Cependant, l’économiste Abdoul Aziz Thabet a indiqué que la disponibilité des dérivés de pétrole en quantités commerciales pour les vendeurs du marché noir confirme « qu’ils ne proviennent pas de l’extérieur de Sanaa, car il est difficile de faire passer ces produits par les postes de contrôle militaires le long des routes menant à Sanaa ».

Plusieurs incidents filmés par des membres du public et partagés sur les réseaux sociaux montrent des stations-service officielles qui vendent de grandes quantités de dérivés de pétrole à des commerçants du marché noir, a rapporté Thabet à Al-Mashareq.

Le marché noir est quasiment devenu le marché officiel, a-t-il noté, en raison de l’abondance des dérivés de pétrole disponibles à l’achat.

Soupçons de détournement

Dans un rapport publié le 11 juillet, le Centre d’études stratégiques de Sanaa indique que le gouvernement yéménite, soutenu par la coalition arabe, avait suspendu l’autorisation d’accostage des pétroliers à al-Hodeidah en juin après avoir commencé à soupçonner les Houthis.
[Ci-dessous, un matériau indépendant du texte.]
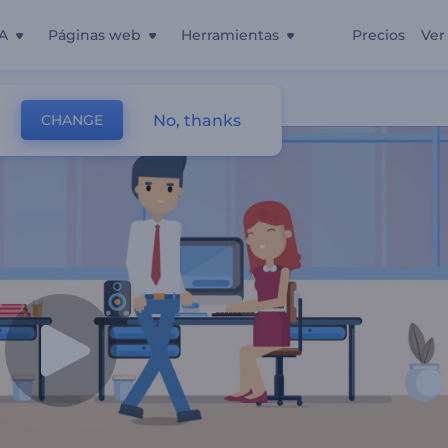
A
Páginas web
Herramientas
Precios
Ver
No, thanks
CHANGE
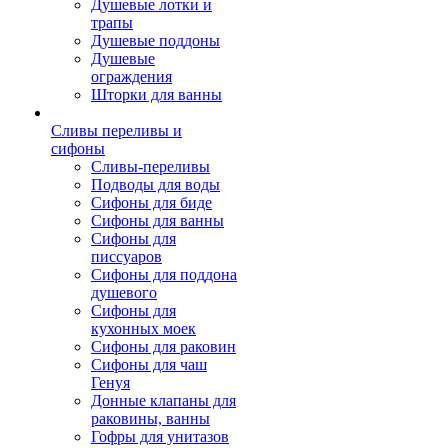
Душевые лотки и
трапы
Душевые поддоны
Душевые
ограждения
Шторки для ванны
Сливы переливы и
сифоны
Сливы-переливы
Подводы для воды
Сифоны для биде
Сифоны для ванны
Сифоны для
писсуаров
Сифоны для поддона
душевого
Сифоны для
кухонных моек
Сифоны для раковин
Сифоны для чаш
Генуя
Донные клапаны для
раковины, ванны
Гофры для унитазов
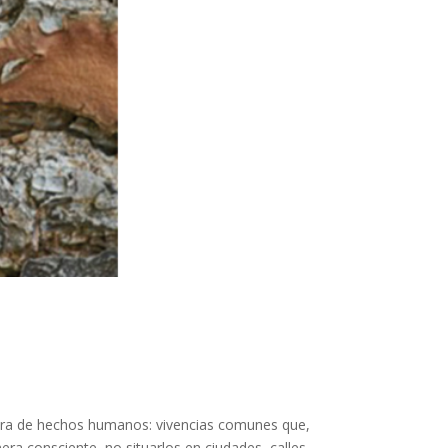
ectura de hechos humanos: vivencias comunes que,
a consciente, no situarlos en ciudades, calles,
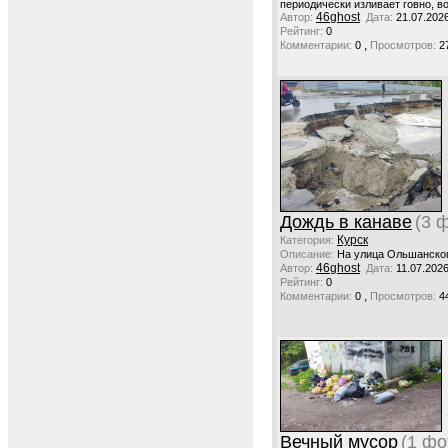
периодически изливает говно, во
46ghost
Автор:
Дата:
21.07.202
Рейтинг:
0
,
Комментарии:
0
Просмотров:
2
Дождь в канаве
(3 
Курск
Категория:
Описание:
На улица Ольшанског
46ghost
Автор:
Дата:
11.07.2026
Рейтинг:
0
,
Комментарии:
0
Просмотров:
4
Вечный мусор
(1 фо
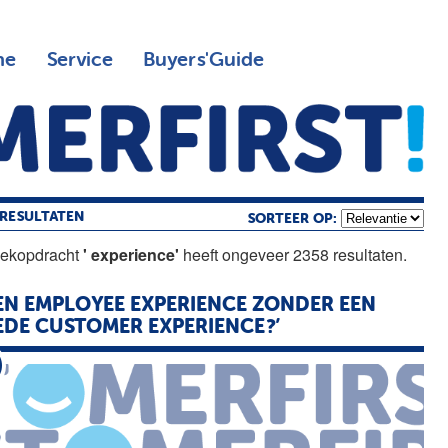
ne
Service
Buyers'Guide
RESULTATEN
SORTEER OP:
oekopdracht
' experience'
heeft ongeveer 2358 resultaten.
EN EMPLOYEE
EXPERIENCE
ZONDER EEN
DE CUSTOMER EXPERIENCE?’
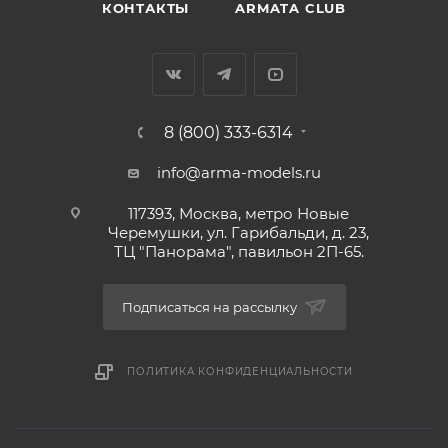
КОНТАКТЫ
ARMATA CLUB
8 (800) 333-6314
info@arma-models.ru
117393, Москва, метро Новые
Черемушки, ул. Гарибальди, д. 23,
ТЦ "Панорама", павильон 2П-65.
Подписаться на рассылку
ПОЛИТИКА КОНФИДЕНЦИАЛЬНОСТИ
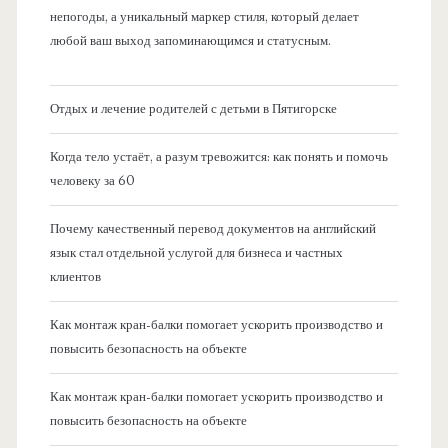
непогоды, а уникальный маркер стиля, который делает
любой ваш выход запоминающимся и статусным.
Отдых и лечение родителей с детьми в Пятигорске
Когда тело устаёт, а разум тревожится: как понять и помочь
человеку за 60
Почему качественный перевод документов на английский
язык стал отдельной услугой для бизнеса и частных
клиентов
Как монтаж кран-балки помогает ускорить производство и
повысить безопасность на объекте
Как монтаж кран-балки помогает ускорить производство и
повысить безопасность на объекте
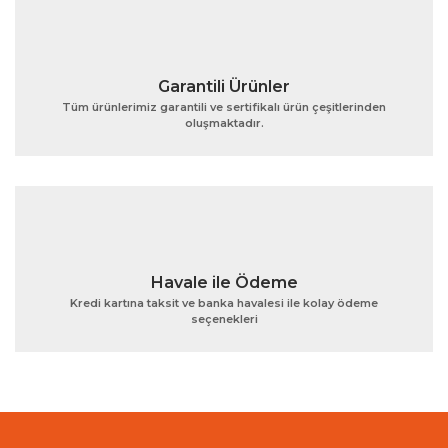
Garantili Ürünler
Tüm ürünlerimiz garantili ve sertifikalı ürün çeşitlerinden
oluşmaktadır.
Gönder
Havale ile Ödeme
Kredi kartına taksit ve banka havalesi ile kolay ödeme
seçenekleri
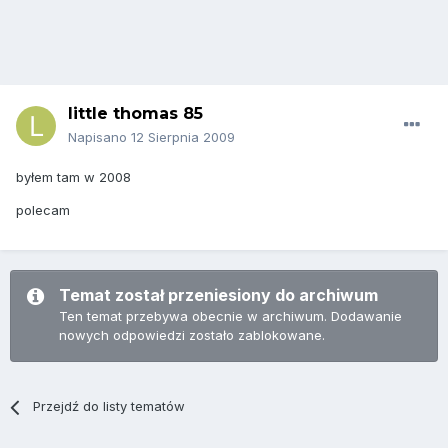
little thomas 85
Napisano
12 Sierpnia 2009
byłem tam w 2008
polecam
Temat został przeniesiony do archiwum
Ten temat przebywa obecnie w archiwum. Dodawanie
nowych odpowiedzi zostało zablokowane.
Przejdź do listy tematów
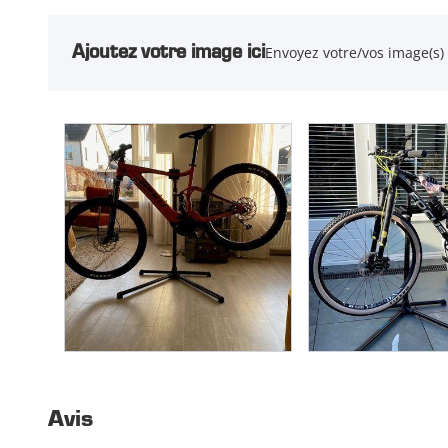
Ajoutez votre image ici
Envoyez votre/vos image(s)
Avis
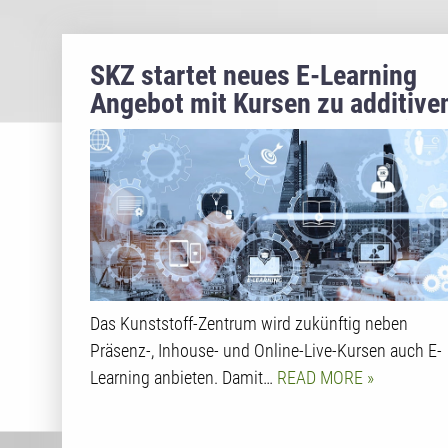
SKZ startet neues E-Learning
Angebot mit Kursen zu additive
Fertigungsverfahren, Extrusion
und Werkstoffkunde
Das Kunststoff-Zentrum wird zukünftig neben
Präsenz-, Inhouse- und Online-Live-Kursen auch E-
Learning anbieten. Damit…
READ MORE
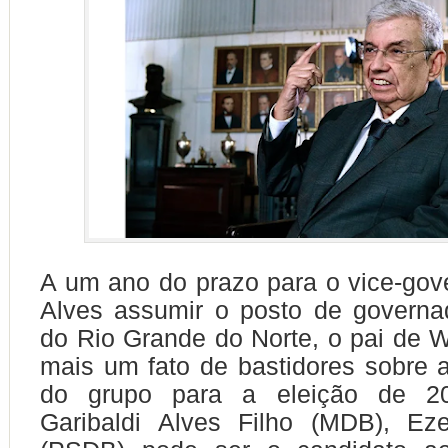
A um ano do prazo para o vice-gov
Alves assumir o posto de governa
do Rio Grande do Norte, o pai de W
mais um fato de bastidores sobre a
do grupo para a eleição de 2
Garibaldi Alves Filho (MDB), Eze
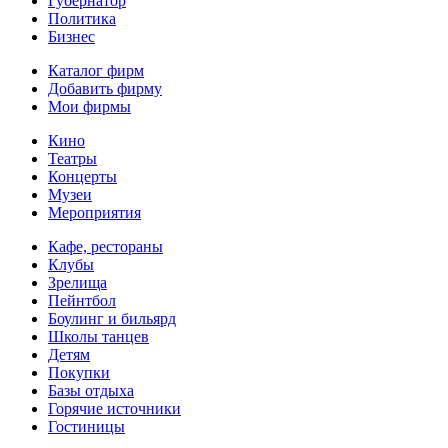
Губернатор
Политика
Бизнес
Каталог фирм
Добавить фирму
Мои фирмы
Кино
Театры
Концерты
Музеи
Мероприятия
Кафе, рестораны
Клубы
Зрелища
Пейнтбол
Боулинг и бильярд
Школы танцев
Детям
Покупки
Базы отдыха
Горячие источники
Гостиницы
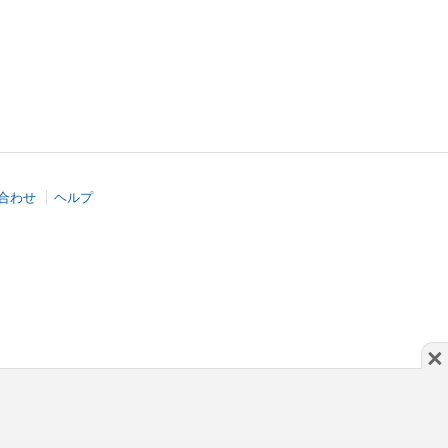
合わせ
ヘルプ
×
« Le gouvernement yéménite a pris cette décision après avoir soupçonné les Houthis d’avoir retiré près de 45 milliards de riyals yéménites sur un "compte spécial" à la succursale d’al-Hodeidah de la Banque centrale du Yémen, et détourné les fonds en les canalisant vers l’effort de guerre du groupe », explique ce rapport.

Selon le rapport, ce compte contenait « des mois de taxes à l’importation de carburant et de frais de douane ». Selon un accord conclu en novembre sous l’égide des Nations unies entre les Houthis et le gouvernement, ces fonds étaient destinés à payer les fonctionnaires dans les zones contrôlées par les Houthis.

Lors d’une réunion le 1er juillet avec l’envoyé des Nations unies pour le Yémen Martin Griffiths, le Premier ministre Moeen Abdoulmalik a déclaré que le non-respect par les Houthis des accords négociés par les Nations unies « est une tentative de revenir à la contrebande de carburant iranien ».